#### Problem
Pictures in the data must not be copied, but everything else should be output exactly.

#### Source material

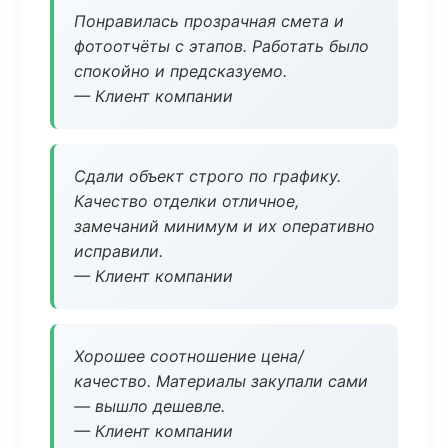
Понравилась прозрачная смета и
фотоотчёты с этапов. Работать было
спокойно и предсказуемо.
— Клиент компании
Сдали объект строго по графику.
Качество отделки отличное,
замечаний минимум и их оперативно
исправили.
— Клиент компании
Хорошее соотношение цена/
качество. Материалы закупали сами
— вышло дешевле.
— Клиент компании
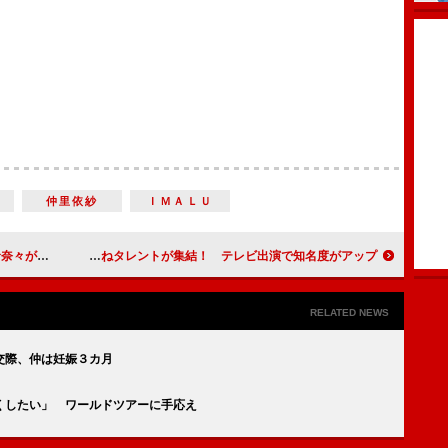
仲里依紗
ＩＭＡＬＵ
相棒刑事に
エープリルフールに物まねタレントが集結！ テレビ出演で知名度がアップ
RELATED NEWS
交際、仲は妊娠３カ月
くしたい」 ワールドツアーに手応え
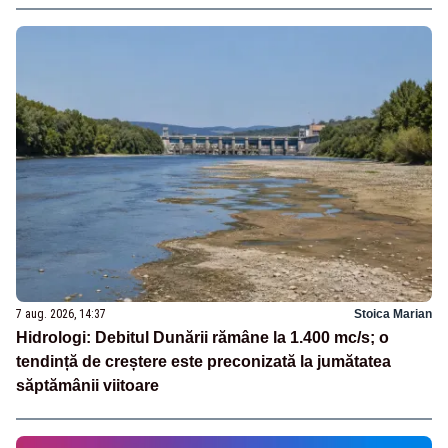
7 aug. 2026, 14:37
Stoica Marian
Hidrologi: Debitul Dunării rămâne la 1.400 mc/s; o
tendință de creștere este preconizată la jumătatea
săptămânii viitoare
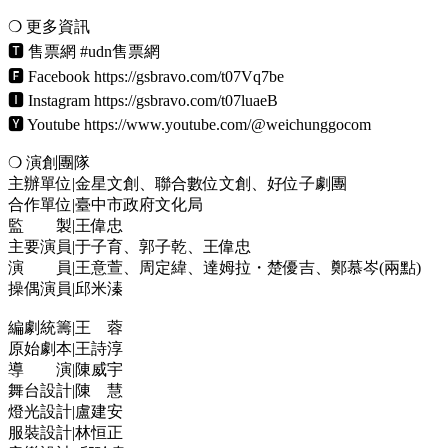
❍ 更多資訊
🆃 售票網 #udn售票網
🅵 Facebook https://gsbravo.com/t07Vq7be
🅸 Instagram https://gsbravo.com/t07luaeB
🆈 Youtube https://www.youtube.com/@weichunggocom
❍ 演創團隊
主辦單位|金星文創、聯合數位文創、好位子劇團
合作單位|臺中市政府文化局
監 製|王偉忠
主要演員|于子育、郭子乾、王偉忠
演 員|王意萱、周定緯、達姆拉・楚優吉、鄭慕岑(兩點)
操偶演員|邱米溱
編劇統籌|王 蓉
原始劇本|王詩淳
導 演|陳威宇
舞台設計|陳 慧
燈光設計|盧建安
服裝設計|林恒正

#### Solution for this exercise
Понравилась прозрачная смета и
фотоотчёты с этапов. Работать было
спокойно и предсказуемо.
— Клиент компании
Сдали объект строго по графику.
Качество отделки отличное,
замечаний минимум и их оперативно
исправили.
— Клиент компании
Хорошее соотношение цена/
качество. Материалы закупали сами
— вышло дешевле.
— Клиент компании
仲里依紗
ＩＭＡＬＵ
相棒刑事に
エープリルフールに物まねタレントが集結！ テレビ出演で知名度がアップ
RELATED NEWS
交際、仲は妊娠３カ月
くしたい」 ワールドツアーに手応え
7 aug. 2026, 14:37
Stoica Marian
Hidrologi: Debitul Dunării rămâne la 1.400 mc/s; o
tendință de creștere este preconizată la jumătatea
săptămânii viitoare
❍ 更多資訊
🆃 售票網 #udn售票網
🅵 Facebook https://gsbravo.com/t07Vq7be
🅸 Instagram https://gsbravo.com/t07luaeB
🆈 Youtube https://www.youtube.com/@weichunggocom
❍ 演創團隊
主辦單位|金星文創、聯合數位文創、好位子劇團
合作單位|臺中市政府文化局
監 製|王偉忠
主要演員|于子育、郭子乾、王偉忠
演 員|王意萱、周定緯、達姆拉・楚優吉、鄭慕岑(兩點)
操偶演員|邱米溱
編劇統籌|王 蓉
原始劇本|王詩淳
導 演|陳威宇
舞台設計|陳 慧
燈光設計|盧建安
服裝設計|林恒正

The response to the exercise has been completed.